_Provided material_.
##############################

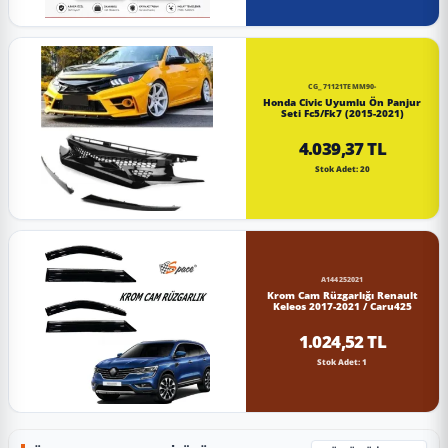
CG_71121TEMM90-
Honda Civic Uyumlu Ön Panjur
Seti Fc5/Fk7 (2015-2021)
4.039,37 TL
Stok Adet: 20
A144252021
Krom Cam Rüzgarlığı Renault
Keleos 2017-2021 / Caru425
1.024,52 TL
Stok Adet: 1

##############################

_How to complete this task_.
Excluding every picture, write out each record word for word.

_Answer to this exercise_.
CG_71121TEMM90-
Honda Civic Uyumlu Ön Panjur
Seti Fc5/Fk7 (2015-2021)
4.039,37 TL
Stok Adet: 20
A144252021
Krom Cam Rüzgarlığı Renault
Keleos 2017-2021 / Caru425
1.024,52 TL
Stok Adet: 1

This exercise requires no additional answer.